Two aspects of the program are proving important: First the sharing of ideas with emlyon faculty and particularly with the fifteen other participants – a group from a wide range of backgrounds, including people who think very differently to her, that has bonded around ‘rugby’ embracing the team spirit as the ‘The XV cohort’– a group she is “very proud of.”
Secondly, while an emphasis on softer interpersonal skills runs through the program, the new knowledge she is acquiring in finance, strategy management, scenario planning, collective intelligence and the like is transforming. A scientist who has no difficulty with mathematical formula, Sophie has found accounting and cost flow management to be a new language and ideas around value creation – merging and testing numbers to create viable strategies – hard to grasp but exciting.
In this early stage of the program the pace is fast and there is little time to integrate her learning into actually doing, but this will come later in the program when there will also have more time to reflect on the learning. The EMBA experience is already helping Sophie understand “where management decisions are coming from.” Which in turn is making her feel more confident, less anxious about change, and more relaxed about moving forward in her career as a manager.
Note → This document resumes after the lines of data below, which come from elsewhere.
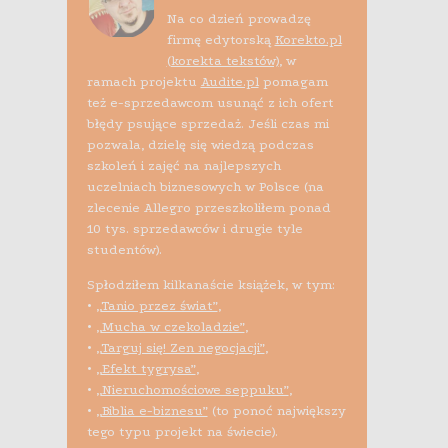
Na co dzień prowadzę
firmę edytorską
Korekto.pl
(korekta tekstów)
, w
ramach projektu
Audite.pl
pomagam
też e-sprzedawcom usunąć z ich ofert
błędy psujące sprzedaż. Jeśli czas mi
pozwala, dzielę się wiedzą podczas
szkoleń i zajęć na najlepszych
uczelniach biznesowych w Polsce (na
zlecenie Allegro przeszkoliłem ponad
10 tys. sprzedawców i drugie tyle
studentów).
Spłodziłem kilkanaście książek, w tym:
•
„Tanio przez świat”
,
•
„Mucha w czekoladzie”
,
•
„Targuj się! Zen negocjacji”
,
•
„Efekt tygrysa”
,
•
„Nieruchomościowe seppuku”
,
•
„Biblia e-biznesu”
(to ponoć największy
tego typu projekt na świecie).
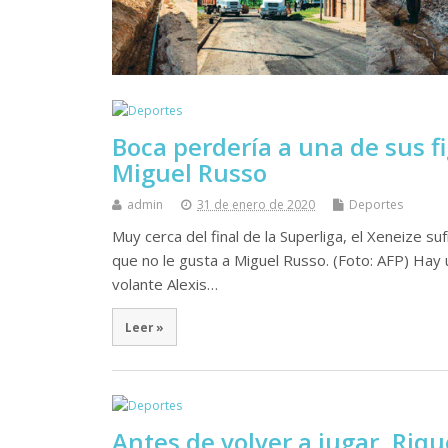
Boca perdería a una de sus fi
Miguel Russo
admin
31 de enero de 2020
Deportes
Muy cerca del final de la Superliga, el Xeneize s
que no le gusta a Miguel Russo. (Foto: AFP) Hay 
volante Alexis…
Leer »
Antes de volver a jugar, Riq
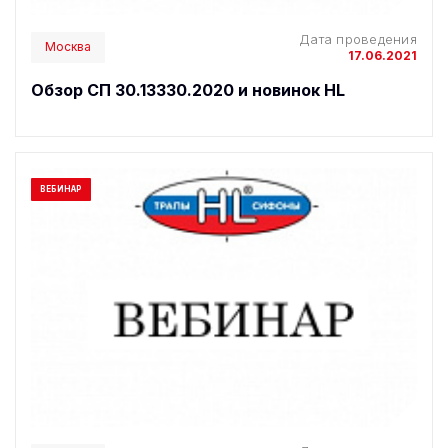
Дата проведения
Москва
17.06.2021
Обзор СП 30.13330.2020 и новинок HL
ВЕБИНАР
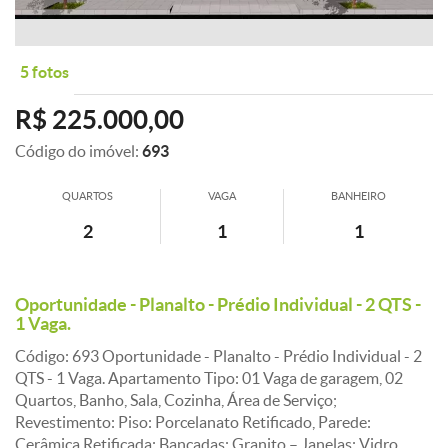
5 fotos
R$ 225.000,00
Código do imóvel:
693
QUARTOS
VAGA
BANHEIRO
2
1
1
Oportunidade - Planalto - Prédio Individual - 2 QTS -
1 Vaga.
Código: 693 Oportunidade - Planalto - Prédio Individual - 2
QTS - 1 Vaga. Apartamento Tipo: 01 Vaga de garagem, 02
Quartos, Banho, Sala, Cozinha, Área de Serviço;
Revestimento: Piso: Porcelanato Retificado, Parede:
Cerâmica Retificada; Bancadas: Granito – Janelas: Vidro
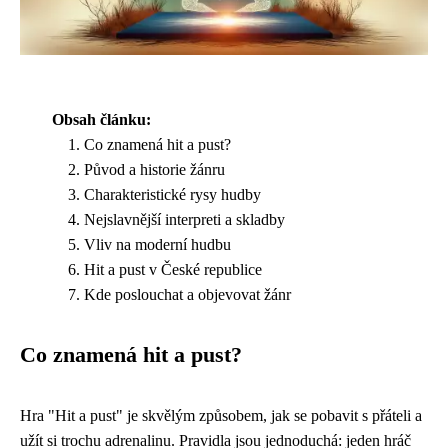
Obsah článku:
Co znamená hit a pust?
Původ a historie žánru
Charakteristické rysy hudby
Nejslavnější interpreti a skladby
Vliv na moderní hudbu
Hit a pust v České republice
Kde poslouchat a objevovat žánr
Co znamená hit a pust?
Hra "Hit a pust" je skvělým způsobem, jak se pobavit s přáteli a
užít si trochu adrenalinu. Pravidla jsou jednoduchá: jeden hráč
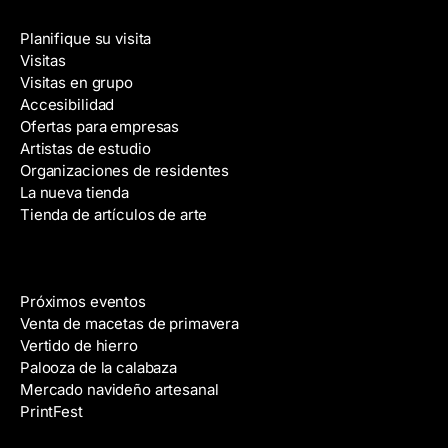
Visite
c
Planifique su visita
c
Visitas
i
Visitas en grupo
ó
Accesibilidad
n
Ofertas para empresas
d
Artistas de estudio
e
Organizaciones de residentes
c
La nueva tienda
o
Tienda de artículos de arte
r
r
e
Eventos
o
Próximos eventos
e
Venta de macetas de primavera
l
Vertido de hierro
e
Palooza de la calabaza
c
Mercado navideño artesanal
t
PrintFest
r
Películas
ó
Where will this take her? Sophie does not see herself as an entrepreneur in the innovative start-up sense, rather she aspires to be a better optimiser and organiser, a leader with intrapreneurial skills who can be an effective link between senior strategic management and effective implementation and operations. Strongly inspired by the Positive Leadership Institute, Sophie is committed to a business culture that takes CSR seriously and respects resources both environmental and human. She is one of a new generation of leaders that is acquiring the essential knowledge, skill, and outlook needed to succeed in an age of disruptive change.
emlyon business school offers more than just training. It’s become a school for transformation.